[Transcribed page contents]
----------

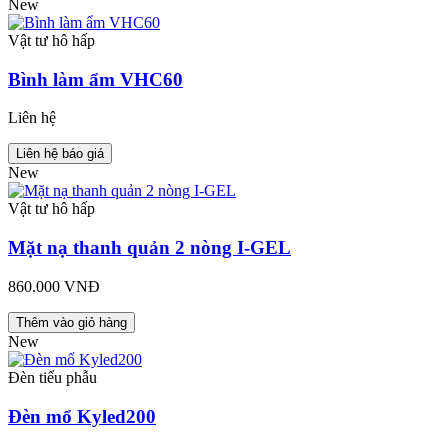
New
Vật tư hô hấp
Bình làm ẩm VHC60
Liên hệ
Liên hệ báo giá
New
Vật tư hô hấp
Mặt nạ thanh quản 2 nòng I-GEL
860.000 VNĐ
Thêm vào giỏ hàng
New
Đèn tiểu phẫu
Đèn mổ Kyled200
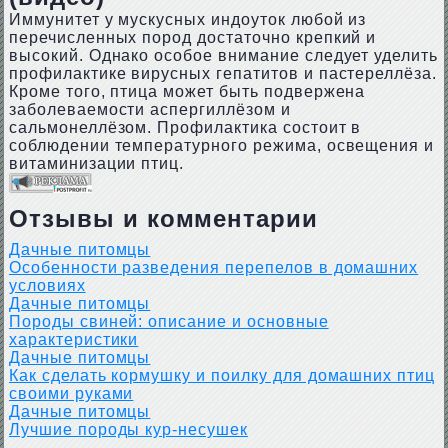
Иммунитет у мускусных индоуток любой из
перечисленных пород достаточно крепкий и
высокий. Однако особое внимание следует уделить
профилактике вирусных гепатитов и пастереллёза.
Кроме того, птица может быть подвержена
заболеваемости аспергиллёзом и
сальмонеллёзом. Профилактика состоит в
соблюдении температурного режима, освещения и
витаминизации птиц.
Отзывы и комментарии
Дачные питомцы
Особенности разведения перепелов в домашних
условиях
Дачные питомцы
Породы свиней: описание и основные
характеристики
Дачные питомцы
Как сделать кормушку и поилку для домашних птиц
своими руками
Дачные питомцы
Лучшие породы кур-несушек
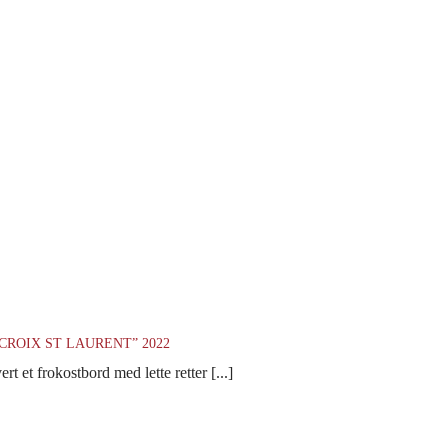
CROIX ST LAURENT” 2022
et frokostbord med lette retter [...]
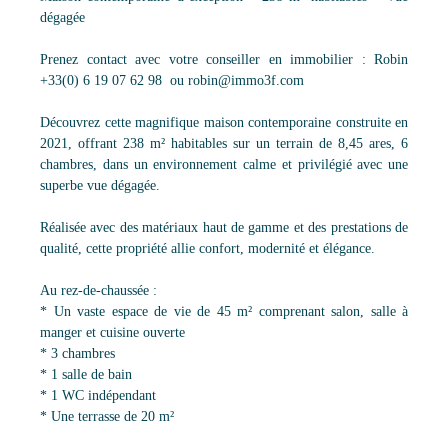
dégagée
Prenez contact avec votre conseiller en immobilier : Robin
+33(0) 6 19 07 62 98 ou robin@immo3f.com
Découvrez cette magnifique maison contemporaine construite en
2021, offrant 238 m² habitables sur un terrain de 8,45 ares, 6
chambres, dans un environnement calme et privilégié avec une
superbe vue dégagée.
Réalisée avec des matériaux haut de gamme et des prestations de
qualité, cette propriété allie confort, modernité et élégance.
Au rez-de-chaussée :
* Un vaste espace de vie de 45 m² comprenant salon, salle à
manger et cuisine ouverte
* 3 chambres
* 1 salle de bain
* 1 WC indépendant
* Une terrasse de 20 m²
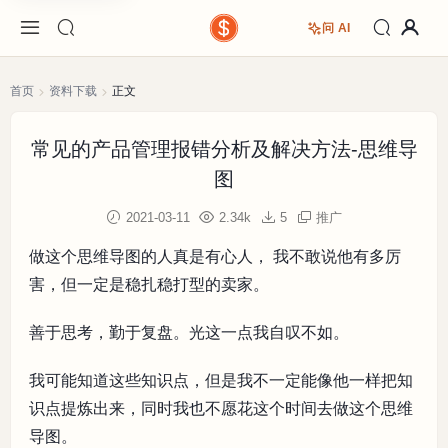
问 AI
首页
资料下载
正文
常见的产品管理报错分析及解决方法-思维导
图
2021-03-11
2.34k
5
推广
做这个思维导图的人真是有心人， 我不敢说他有多厉
害，但一定是稳扎稳打型的卖家。
善于思考，勤于复盘。光这一点我自叹不如。
我可能知道这些知识点，但是我不一定能像他一样把知
识点提炼出来，同时我也不愿花这个时间去做这个思维
导图。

----------

> [Task details]: Skipping all images, print the data above a second time exactly.

> [Your solution]:
New
Vật tư hô hấp
Bình làm ẩm VHC60
Liên hệ
Liên hệ báo giá
New
Vật tư hô hấp
Mặt nạ thanh quản 2 nòng I-GEL
860.000 VNĐ
Thêm vào giỏ hàng
New
Đèn tiểu phẫu
Đèn mổ Kyled200
Иммунитет у мускусных индоуток любой из
перечисленных пород достаточно крепкий и
высокий. Однако особое внимание следует уделить
профилактике вирусных гепатитов и пастереллёза.
Кроме того, птица может быть подвержена
заболеваемости аспергиллёзом и
сальмонеллёзом. Профилактика состоит в
соблюдении температурного режима, освещения и
витаминизации птиц.
Отзывы и комментарии
Дачные питомцы
Особенности разведения перепелов в домашних
условиях
Дачные питомцы
Породы свиней: описание и основные
характеристики
Дачные питомцы
Как сделать кормушку и поилку для домашних птиц
своими руками
Дачные питомцы
Лучшие породы кур-несушек
CROIX ST LAURENT” 2022
et frokostbord med lette retter [...]
dégagée
Prenez contact avec votre conseiller en immobilier : Robin
+33(0) 6 19 07 62 98 ou robin@immo3f.com
Découvrez cette magnifique maison contemporaine construite en
2021, offrant 238 m² habitables sur un terrain de 8,45 ares, 6
chambres, dans un environnement calme et privilégié avec une
superbe vue dégagée.
Réalisée avec des matériaux haut de gamme et des prestations de
qualité, cette propriété allie confort, modernité et élégance.
Au rez-de-chaussée :
* Un vaste espace de vie de 45 m² comprenant salon, salle à
manger et cuisine ouverte
* 3 chambres
* 1 salle de bain
* 1 WC indépendant
* Une terrasse de 20 m²
问 AI
首页
资料下载
正文
常见的产品管理报错分析及解决方法-思维导
图
2021-03-11
2.34k
5
推广
做这个思维导图的人真是有心人， 我不敢说他有多厉
害，但一定是稳扎稳打型的卖家。
善于思考，勤于复盘。光这一点我自叹不如。
我可能知道这些知识点，但是我不一定能像他一样把知
识点提炼出来，同时我也不愿花这个时间去做这个思维
导图。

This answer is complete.